Stored entries:
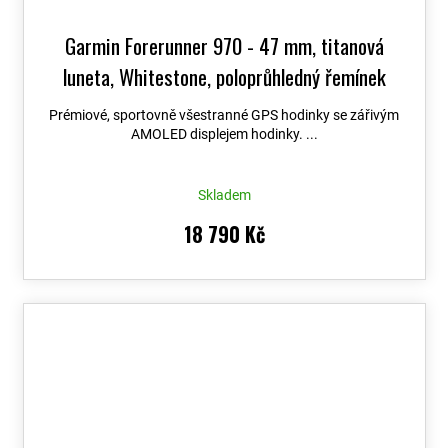
Garmin Forerunner 970 - 47 mm, titanová
luneta, Whitestone, poloprůhledný řemínek
Whitestone/Amp Yellow 010-02969-11
+
Prémiové, sportovně všestranné GPS hodinky se zářivým
možnost výměny do 90 dní + Topo Czech PRO
AMOLED displejem hodinky. ...
Voucher
Skladem
18 790 Kč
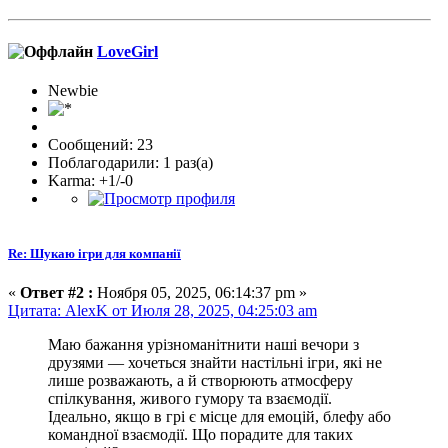
LoveGirl
Newbie
Сообщений: 23
Поблагодарили: 1 раз(а)
Karma: +1/-0
Re: Шукаю ігри для компанії
«
Ответ #2 :
Ноября 05, 2025, 06:14:37 pm »
Цитата: AlexK от Июля 28, 2025, 04:25:03 am
Маю бажання урізноманітнити наші вечори з
друзями — хочеться знайти настільні ігри, які не
лише розважають, а й створюють атмосферу
спілкування, живого гумору та взаємодії.
Ідеально, якщо в грі є місце для емоцій, блефу або
командної взаємодії. Що порадите для таких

HOW TO COMPLETE THIS TASK:
Exactly the lines from the one holding "спілкування, живого гумору та взаємодії." through the end of the records above are to be returned, and nothing else.

PROBLEM SOLUTION:
спілкування, живого гумору та взаємодії.
Ідеально, якщо в грі є місце для емоцій, блефу або
командної взаємодії. Що порадите для таких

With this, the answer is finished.